PROVIDED MATERIAL
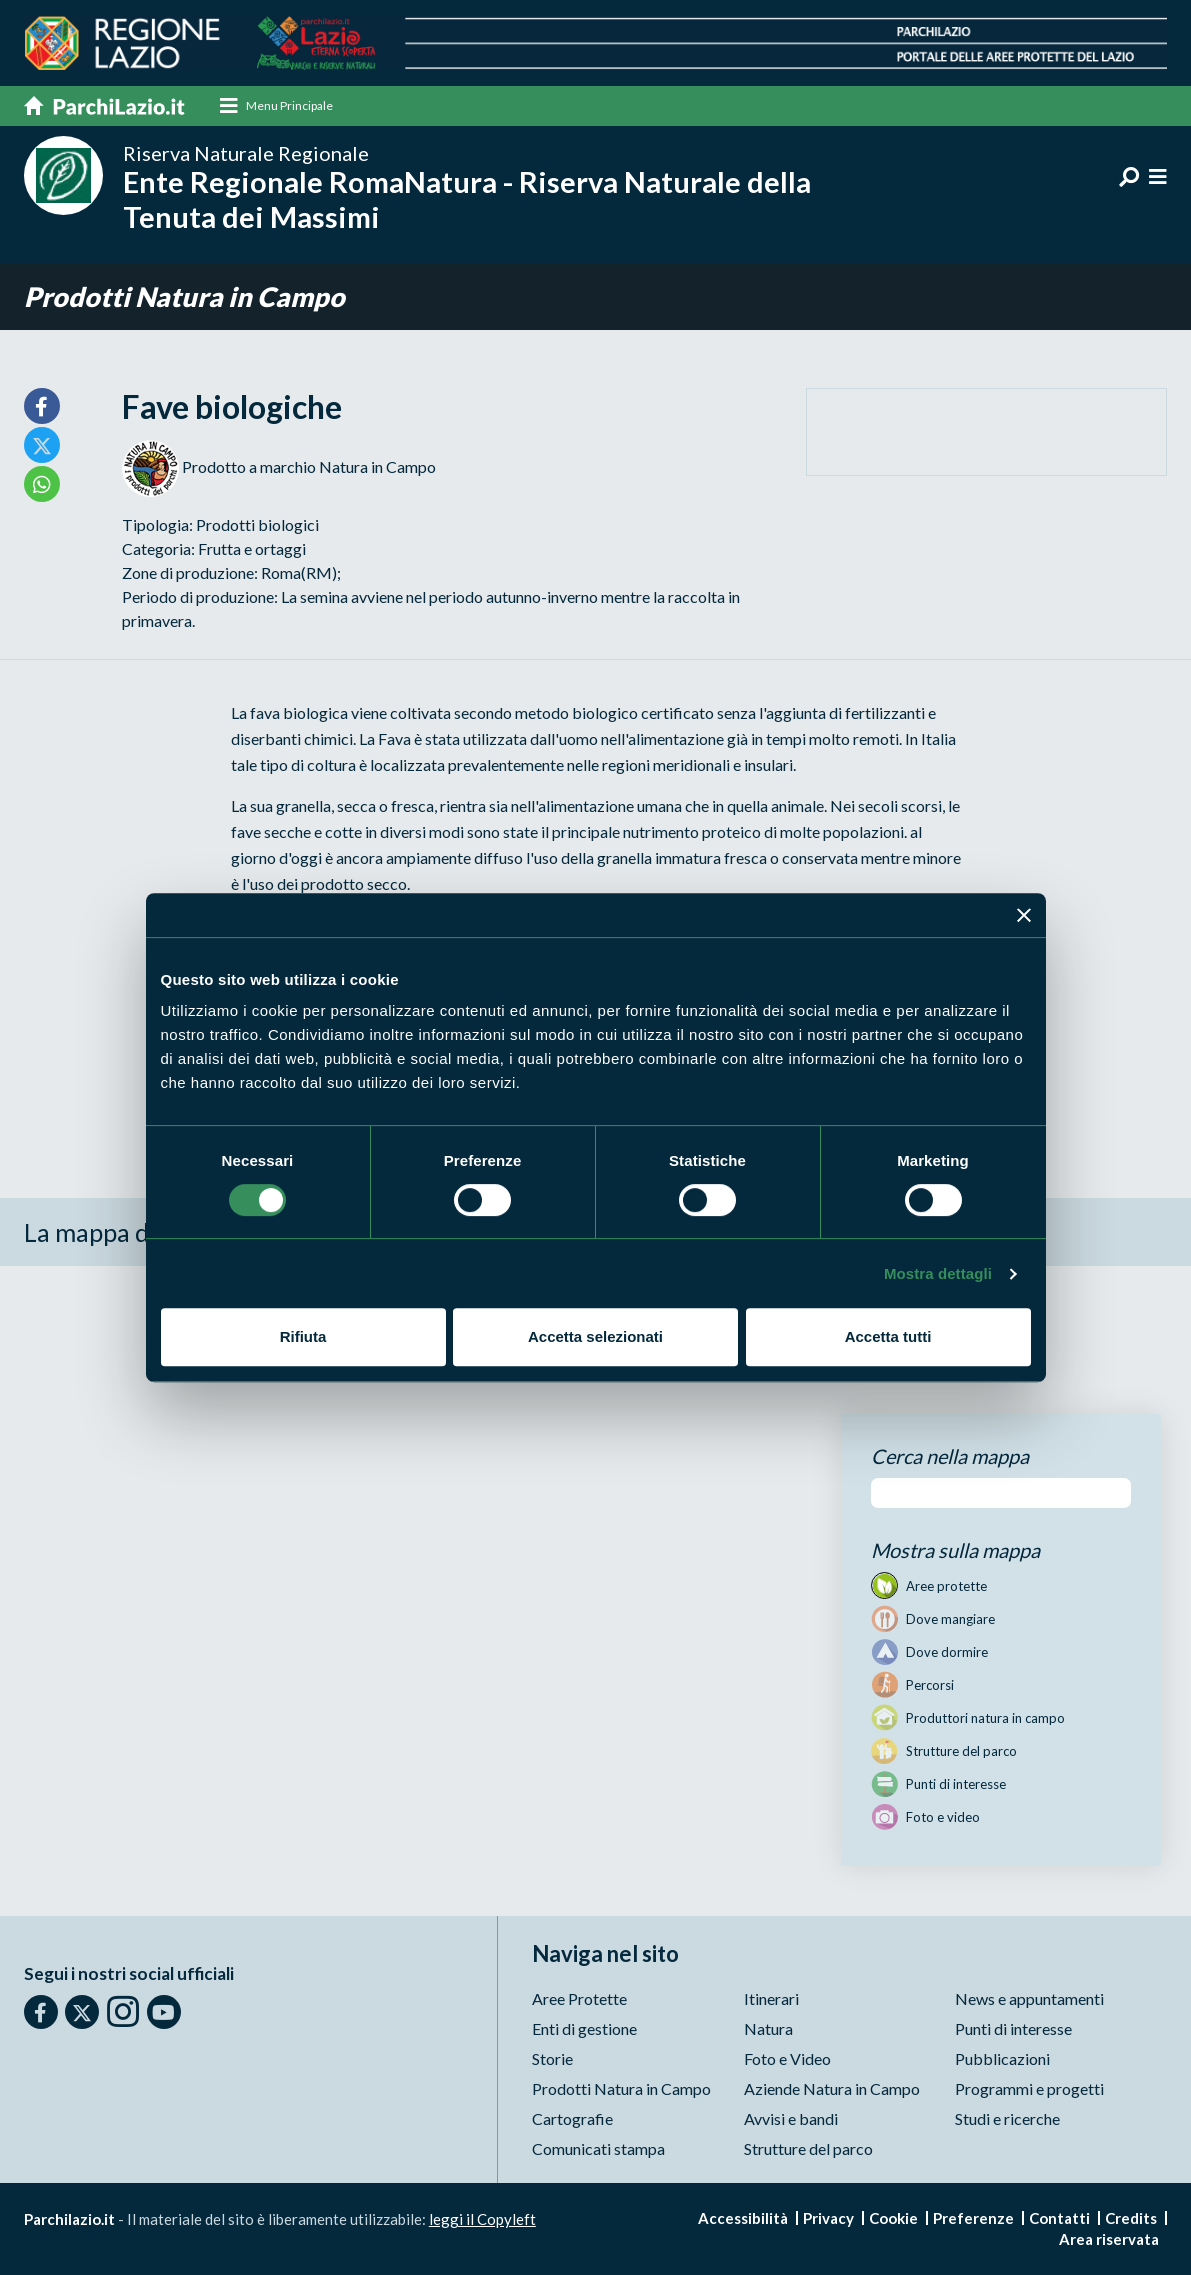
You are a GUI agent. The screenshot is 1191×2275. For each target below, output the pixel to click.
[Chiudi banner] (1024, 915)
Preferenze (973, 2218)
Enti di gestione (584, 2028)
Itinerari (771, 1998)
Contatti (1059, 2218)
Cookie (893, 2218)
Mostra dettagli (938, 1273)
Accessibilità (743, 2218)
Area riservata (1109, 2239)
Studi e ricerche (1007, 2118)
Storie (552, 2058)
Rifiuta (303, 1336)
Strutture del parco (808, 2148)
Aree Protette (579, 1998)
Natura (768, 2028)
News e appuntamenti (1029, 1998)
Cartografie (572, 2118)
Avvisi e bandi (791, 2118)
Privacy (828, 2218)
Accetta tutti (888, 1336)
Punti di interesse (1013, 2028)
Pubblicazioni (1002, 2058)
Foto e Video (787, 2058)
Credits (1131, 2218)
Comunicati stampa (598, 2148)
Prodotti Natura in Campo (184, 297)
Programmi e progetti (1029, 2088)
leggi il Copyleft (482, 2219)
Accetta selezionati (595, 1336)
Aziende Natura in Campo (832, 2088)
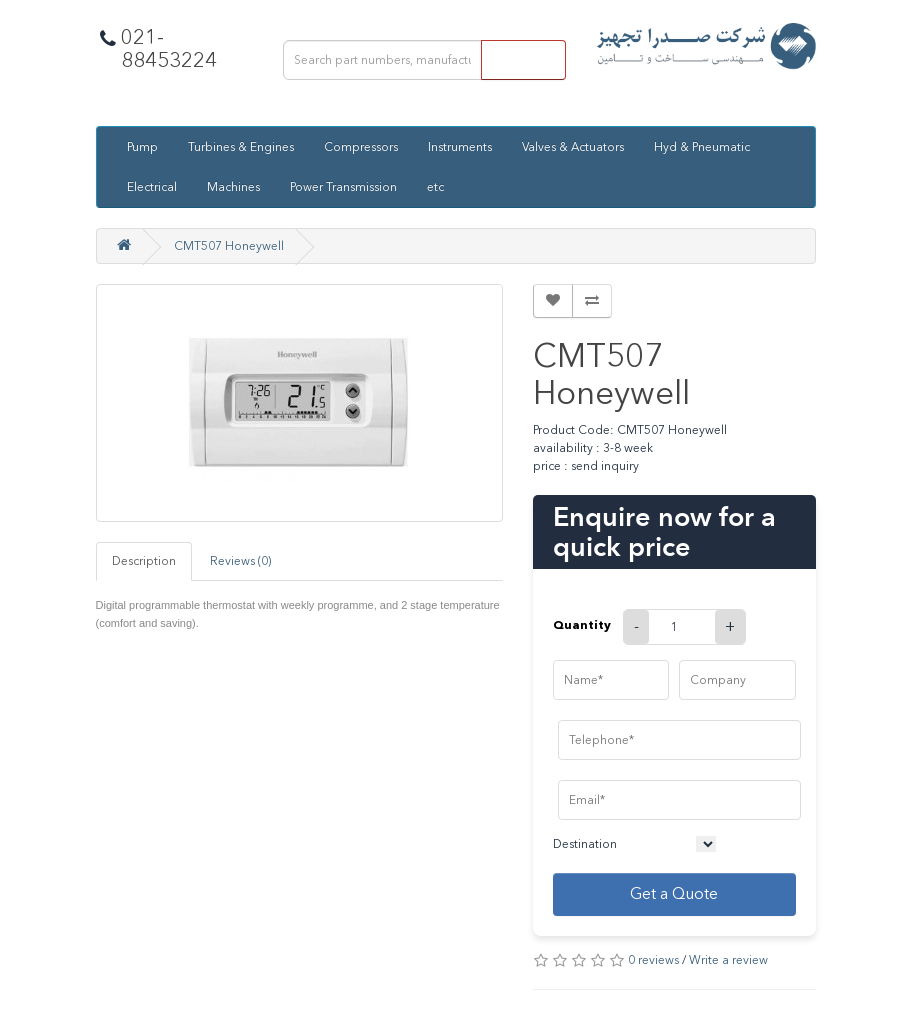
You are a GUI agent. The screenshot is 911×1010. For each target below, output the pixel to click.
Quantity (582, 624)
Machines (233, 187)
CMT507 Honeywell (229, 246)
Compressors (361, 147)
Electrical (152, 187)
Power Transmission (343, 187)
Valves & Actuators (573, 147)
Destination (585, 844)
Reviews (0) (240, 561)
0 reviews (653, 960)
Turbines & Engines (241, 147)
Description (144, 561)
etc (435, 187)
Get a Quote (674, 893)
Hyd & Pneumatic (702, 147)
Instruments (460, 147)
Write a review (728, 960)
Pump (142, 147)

PROBLEM DETAILS
Look above for the line with "Cookie (893, 2218)" and the line with "Power Transmission (343, 187)", then copy them and all lines in between exactly as written, and only those, without any pictures.

REPLY
Cookie (893, 2218)
Mostra dettagli (938, 1273)
Accessibilità (743, 2218)
Area riservata (1109, 2239)
Studi e ricerche (1007, 2118)
Storie (552, 2058)
Rifiuta (303, 1336)
Strutture del parco (808, 2148)
Aree Protette (579, 1998)
Natura (768, 2028)
News e appuntamenti (1029, 1998)
Cartografie (572, 2118)
Avvisi e bandi (791, 2118)
Privacy (828, 2218)
Accetta tutti (888, 1336)
Punti di interesse (1013, 2028)
Pubblicazioni (1002, 2058)
Foto e Video (787, 2058)
Credits (1131, 2218)
Comunicati stampa (598, 2148)
Prodotti Natura in Campo (184, 297)
Programmi e progetti (1029, 2088)
leggi il Copyleft (482, 2219)
Accetta selezionati (595, 1336)
Aziende Natura in Campo (832, 2088)
You are a GUI agent. The screenshot is 911×1010. For each target below, output the pixel to click.
Quantity (582, 624)
Machines (233, 187)
CMT507 Honeywell (229, 246)
Compressors (361, 147)
Electrical (152, 187)
Power Transmission (343, 187)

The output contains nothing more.